Task instructions
Please output the lines shown below exactly as they appear.

[Document structure recognition data]
• • • • •
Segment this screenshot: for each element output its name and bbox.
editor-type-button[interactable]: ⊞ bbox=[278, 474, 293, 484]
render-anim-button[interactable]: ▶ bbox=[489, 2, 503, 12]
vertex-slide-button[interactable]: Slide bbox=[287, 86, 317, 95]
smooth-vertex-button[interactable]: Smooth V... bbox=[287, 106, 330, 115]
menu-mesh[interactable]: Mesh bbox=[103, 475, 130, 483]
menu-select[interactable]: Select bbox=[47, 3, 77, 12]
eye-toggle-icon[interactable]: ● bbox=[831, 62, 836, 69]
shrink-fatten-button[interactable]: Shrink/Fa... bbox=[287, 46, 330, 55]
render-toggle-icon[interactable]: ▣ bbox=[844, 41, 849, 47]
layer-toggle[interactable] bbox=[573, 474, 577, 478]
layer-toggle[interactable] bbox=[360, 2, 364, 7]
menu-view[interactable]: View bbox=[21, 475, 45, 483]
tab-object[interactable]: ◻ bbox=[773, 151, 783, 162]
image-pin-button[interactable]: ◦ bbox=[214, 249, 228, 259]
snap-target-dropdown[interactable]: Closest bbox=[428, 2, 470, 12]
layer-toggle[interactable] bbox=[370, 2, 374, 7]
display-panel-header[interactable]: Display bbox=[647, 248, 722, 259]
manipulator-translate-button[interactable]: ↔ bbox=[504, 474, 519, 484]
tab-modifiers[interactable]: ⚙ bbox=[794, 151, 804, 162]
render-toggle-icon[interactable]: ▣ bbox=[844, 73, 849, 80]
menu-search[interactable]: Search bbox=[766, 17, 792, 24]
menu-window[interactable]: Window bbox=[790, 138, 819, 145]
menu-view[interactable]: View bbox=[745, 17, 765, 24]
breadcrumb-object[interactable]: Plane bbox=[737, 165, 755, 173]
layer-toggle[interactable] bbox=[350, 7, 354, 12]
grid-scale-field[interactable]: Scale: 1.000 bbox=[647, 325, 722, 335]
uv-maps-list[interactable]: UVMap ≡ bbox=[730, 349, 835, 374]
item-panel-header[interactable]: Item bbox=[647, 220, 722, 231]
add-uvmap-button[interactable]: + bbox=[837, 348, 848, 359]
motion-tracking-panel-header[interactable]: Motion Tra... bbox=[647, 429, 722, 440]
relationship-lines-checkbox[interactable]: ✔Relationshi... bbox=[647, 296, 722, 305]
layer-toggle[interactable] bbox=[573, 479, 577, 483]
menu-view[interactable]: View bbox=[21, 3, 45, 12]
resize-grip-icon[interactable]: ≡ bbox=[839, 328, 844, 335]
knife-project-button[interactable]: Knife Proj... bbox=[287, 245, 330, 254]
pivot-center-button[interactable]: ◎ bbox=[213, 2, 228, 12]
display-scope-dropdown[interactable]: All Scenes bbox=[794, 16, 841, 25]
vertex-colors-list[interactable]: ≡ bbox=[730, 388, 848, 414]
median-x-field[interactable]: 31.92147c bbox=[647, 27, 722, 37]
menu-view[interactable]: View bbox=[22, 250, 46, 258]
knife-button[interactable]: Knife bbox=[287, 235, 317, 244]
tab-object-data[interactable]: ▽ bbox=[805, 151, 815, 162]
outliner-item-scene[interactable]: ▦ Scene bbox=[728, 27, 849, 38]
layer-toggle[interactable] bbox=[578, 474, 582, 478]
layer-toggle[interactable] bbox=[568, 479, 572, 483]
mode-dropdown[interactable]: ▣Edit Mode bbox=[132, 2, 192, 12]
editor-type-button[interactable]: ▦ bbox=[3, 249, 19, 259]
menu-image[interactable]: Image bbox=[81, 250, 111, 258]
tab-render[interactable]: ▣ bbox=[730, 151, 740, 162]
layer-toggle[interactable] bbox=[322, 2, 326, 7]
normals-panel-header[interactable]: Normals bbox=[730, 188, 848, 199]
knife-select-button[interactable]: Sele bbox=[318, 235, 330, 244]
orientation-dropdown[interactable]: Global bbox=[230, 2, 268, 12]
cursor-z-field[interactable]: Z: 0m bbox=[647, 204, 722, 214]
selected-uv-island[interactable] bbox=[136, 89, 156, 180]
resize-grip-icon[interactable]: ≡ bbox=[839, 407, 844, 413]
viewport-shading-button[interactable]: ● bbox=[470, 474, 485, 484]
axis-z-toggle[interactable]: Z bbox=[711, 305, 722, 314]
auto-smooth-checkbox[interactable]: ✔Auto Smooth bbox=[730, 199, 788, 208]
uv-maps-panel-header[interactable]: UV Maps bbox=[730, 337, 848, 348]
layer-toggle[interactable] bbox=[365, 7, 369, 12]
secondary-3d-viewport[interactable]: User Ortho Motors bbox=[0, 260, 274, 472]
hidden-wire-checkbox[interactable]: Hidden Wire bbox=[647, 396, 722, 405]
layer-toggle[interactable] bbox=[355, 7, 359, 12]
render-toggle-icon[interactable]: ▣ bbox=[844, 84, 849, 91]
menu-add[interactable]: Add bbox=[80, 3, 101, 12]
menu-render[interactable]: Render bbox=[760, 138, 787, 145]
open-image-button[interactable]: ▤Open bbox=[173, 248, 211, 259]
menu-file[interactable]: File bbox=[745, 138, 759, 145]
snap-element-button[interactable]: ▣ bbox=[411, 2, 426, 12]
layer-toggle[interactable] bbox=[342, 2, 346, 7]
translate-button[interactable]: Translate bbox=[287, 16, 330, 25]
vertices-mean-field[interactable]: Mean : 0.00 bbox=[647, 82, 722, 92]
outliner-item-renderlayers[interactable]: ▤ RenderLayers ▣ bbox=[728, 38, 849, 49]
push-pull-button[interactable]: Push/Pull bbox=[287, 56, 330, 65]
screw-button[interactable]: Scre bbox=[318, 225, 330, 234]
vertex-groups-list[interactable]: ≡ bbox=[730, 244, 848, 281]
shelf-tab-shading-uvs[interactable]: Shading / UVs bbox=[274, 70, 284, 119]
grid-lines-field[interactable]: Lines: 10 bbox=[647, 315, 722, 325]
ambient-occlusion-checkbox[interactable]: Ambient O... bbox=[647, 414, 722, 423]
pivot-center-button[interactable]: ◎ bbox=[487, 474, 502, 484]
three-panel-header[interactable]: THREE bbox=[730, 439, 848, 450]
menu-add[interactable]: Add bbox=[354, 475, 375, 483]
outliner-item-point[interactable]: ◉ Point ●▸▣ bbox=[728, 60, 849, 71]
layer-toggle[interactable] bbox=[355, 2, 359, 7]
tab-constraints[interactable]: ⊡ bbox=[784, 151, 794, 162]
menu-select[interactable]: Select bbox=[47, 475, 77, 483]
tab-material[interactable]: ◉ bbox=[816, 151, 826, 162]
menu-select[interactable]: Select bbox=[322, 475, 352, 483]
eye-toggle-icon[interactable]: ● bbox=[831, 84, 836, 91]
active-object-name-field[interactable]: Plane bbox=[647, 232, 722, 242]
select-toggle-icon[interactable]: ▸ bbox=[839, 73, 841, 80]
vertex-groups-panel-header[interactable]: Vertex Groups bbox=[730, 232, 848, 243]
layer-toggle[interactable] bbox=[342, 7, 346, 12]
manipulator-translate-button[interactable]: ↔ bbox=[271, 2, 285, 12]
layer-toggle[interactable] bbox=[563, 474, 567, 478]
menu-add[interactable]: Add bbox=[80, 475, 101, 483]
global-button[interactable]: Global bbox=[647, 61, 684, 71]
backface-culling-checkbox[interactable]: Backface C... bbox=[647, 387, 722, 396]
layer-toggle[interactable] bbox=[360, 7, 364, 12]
• • • • •
Output
Segment this screenshot: for each element output its name and bbox.
editor-type-button[interactable]: ⊞ bbox=[278, 474, 293, 484]
render-anim-button[interactable]: ▶ bbox=[489, 2, 503, 12]
vertex-slide-button[interactable]: Slide bbox=[287, 86, 317, 95]
smooth-vertex-button[interactable]: Smooth V... bbox=[287, 106, 330, 115]
menu-mesh[interactable]: Mesh bbox=[103, 475, 130, 483]
menu-select[interactable]: Select bbox=[47, 3, 77, 12]
eye-toggle-icon[interactable]: ● bbox=[831, 62, 836, 69]
shrink-fatten-button[interactable]: Shrink/Fa... bbox=[287, 46, 330, 55]
render-toggle-icon[interactable]: ▣ bbox=[844, 41, 849, 47]
layer-toggle[interactable] bbox=[573, 474, 577, 478]
layer-toggle[interactable] bbox=[360, 2, 364, 7]
menu-view[interactable]: View bbox=[21, 475, 45, 483]
tab-object[interactable]: ◻ bbox=[773, 151, 783, 162]
image-pin-button[interactable]: ◦ bbox=[214, 249, 228, 259]
snap-target-dropdown[interactable]: Closest bbox=[428, 2, 470, 12]
layer-toggle[interactable] bbox=[370, 2, 374, 7]
display-panel-header[interactable]: Display bbox=[647, 248, 722, 259]
manipulator-translate-button[interactable]: ↔ bbox=[504, 474, 519, 484]
tab-modifiers[interactable]: ⚙ bbox=[794, 151, 804, 162]
render-toggle-icon[interactable]: ▣ bbox=[844, 73, 849, 80]
menu-search[interactable]: Search bbox=[766, 17, 792, 24]
menu-window[interactable]: Window bbox=[790, 138, 819, 145]
menu-view[interactable]: View bbox=[745, 17, 765, 24]
breadcrumb-object[interactable]: Plane bbox=[737, 165, 755, 173]
layer-toggle[interactable] bbox=[350, 7, 354, 12]
grid-scale-field[interactable]: Scale: 1.000 bbox=[647, 325, 722, 335]
uv-maps-list[interactable]: UVMap ≡ bbox=[730, 349, 835, 374]
item-panel-header[interactable]: Item bbox=[647, 220, 722, 231]
add-uvmap-button[interactable]: + bbox=[837, 348, 848, 359]
motion-tracking-panel-header[interactable]: Motion Tra... bbox=[647, 429, 722, 440]
relationship-lines-checkbox[interactable]: ✔Relationshi... bbox=[647, 296, 722, 305]
layer-toggle[interactable] bbox=[573, 479, 577, 483]
menu-view[interactable]: View bbox=[21, 3, 45, 12]
resize-grip-icon[interactable]: ≡ bbox=[839, 328, 844, 335]
knife-project-button[interactable]: Knife Proj... bbox=[287, 245, 330, 254]
pivot-center-button[interactable]: ◎ bbox=[213, 2, 228, 12]
display-scope-dropdown[interactable]: All Scenes bbox=[794, 16, 841, 25]
vertex-colors-list[interactable]: ≡ bbox=[730, 388, 848, 414]
median-x-field[interactable]: 31.92147c bbox=[647, 27, 722, 37]
menu-view[interactable]: View bbox=[22, 250, 46, 258]
knife-button[interactable]: Knife bbox=[287, 235, 317, 244]
tab-object-data[interactable]: ▽ bbox=[805, 151, 815, 162]
outliner-item-scene[interactable]: ▦ Scene bbox=[728, 27, 849, 38]
layer-toggle[interactable] bbox=[578, 474, 582, 478]
layer-toggle[interactable] bbox=[568, 479, 572, 483]
mode-dropdown[interactable]: ▣Edit Mode bbox=[132, 2, 192, 12]
editor-type-button[interactable]: ▦ bbox=[3, 249, 19, 259]
menu-image[interactable]: Image bbox=[81, 250, 111, 258]
tab-render[interactable]: ▣ bbox=[730, 151, 740, 162]
layer-toggle[interactable] bbox=[322, 2, 326, 7]
normals-panel-header[interactable]: Normals bbox=[730, 188, 848, 199]
knife-select-button[interactable]: Sele bbox=[318, 235, 330, 244]
orientation-dropdown[interactable]: Global bbox=[230, 2, 268, 12]
cursor-z-field[interactable]: Z: 0m bbox=[647, 204, 722, 214]
selected-uv-island[interactable] bbox=[136, 89, 156, 180]
resize-grip-icon[interactable]: ≡ bbox=[839, 407, 844, 413]
viewport-shading-button[interactable]: ● bbox=[470, 474, 485, 484]
axis-z-toggle[interactable]: Z bbox=[711, 305, 722, 314]
auto-smooth-checkbox[interactable]: ✔Auto Smooth bbox=[730, 199, 788, 208]
uv-maps-panel-header[interactable]: UV Maps bbox=[730, 337, 848, 348]
layer-toggle[interactable] bbox=[365, 7, 369, 12]
secondary-3d-viewport[interactable]: User Ortho Motors bbox=[0, 260, 274, 472]
hidden-wire-checkbox[interactable]: Hidden Wire bbox=[647, 396, 722, 405]
layer-toggle[interactable] bbox=[355, 7, 359, 12]
render-toggle-icon[interactable]: ▣ bbox=[844, 84, 849, 91]
menu-add[interactable]: Add bbox=[80, 3, 101, 12]
menu-render[interactable]: Render bbox=[760, 138, 787, 145]
open-image-button[interactable]: ▤Open bbox=[173, 248, 211, 259]
menu-file[interactable]: File bbox=[745, 138, 759, 145]
snap-element-button[interactable]: ▣ bbox=[411, 2, 426, 12]
layer-toggle[interactable] bbox=[342, 2, 346, 7]
translate-button[interactable]: Translate bbox=[287, 16, 330, 25]
vertices-mean-field[interactable]: Mean : 0.00 bbox=[647, 82, 722, 92]
outliner-item-renderlayers[interactable]: ▤ RenderLayers ▣ bbox=[728, 38, 849, 49]
push-pull-button[interactable]: Push/Pull bbox=[287, 56, 330, 65]
screw-button[interactable]: Scre bbox=[318, 225, 330, 234]
vertex-groups-list[interactable]: ≡ bbox=[730, 244, 848, 281]
shelf-tab-shading-uvs[interactable]: Shading / UVs bbox=[274, 70, 284, 119]
grid-lines-field[interactable]: Lines: 10 bbox=[647, 315, 722, 325]
ambient-occlusion-checkbox[interactable]: Ambient O... bbox=[647, 414, 722, 423]
pivot-center-button[interactable]: ◎ bbox=[487, 474, 502, 484]
three-panel-header[interactable]: THREE bbox=[730, 439, 848, 450]
menu-add[interactable]: Add bbox=[354, 475, 375, 483]
outliner-item-point[interactable]: ◉ Point ●▸▣ bbox=[728, 60, 849, 71]
layer-toggle[interactable] bbox=[355, 2, 359, 7]
tab-constraints[interactable]: ⊡ bbox=[784, 151, 794, 162]
menu-select[interactable]: Select bbox=[47, 475, 77, 483]
tab-material[interactable]: ◉ bbox=[816, 151, 826, 162]
menu-select[interactable]: Select bbox=[322, 475, 352, 483]
eye-toggle-icon[interactable]: ● bbox=[831, 84, 836, 91]
active-object-name-field[interactable]: Plane bbox=[647, 232, 722, 242]
select-toggle-icon[interactable]: ▸ bbox=[839, 73, 841, 80]
vertex-groups-panel-header[interactable]: Vertex Groups bbox=[730, 232, 848, 243]
layer-toggle[interactable] bbox=[342, 7, 346, 12]
manipulator-translate-button[interactable]: ↔ bbox=[271, 2, 285, 12]
layer-toggle[interactable] bbox=[563, 474, 567, 478]
menu-add[interactable]: Add bbox=[80, 475, 101, 483]
global-button[interactable]: Global bbox=[647, 61, 684, 71]
backface-culling-checkbox[interactable]: Backface C... bbox=[647, 387, 722, 396]
layer-toggle[interactable] bbox=[360, 7, 364, 12]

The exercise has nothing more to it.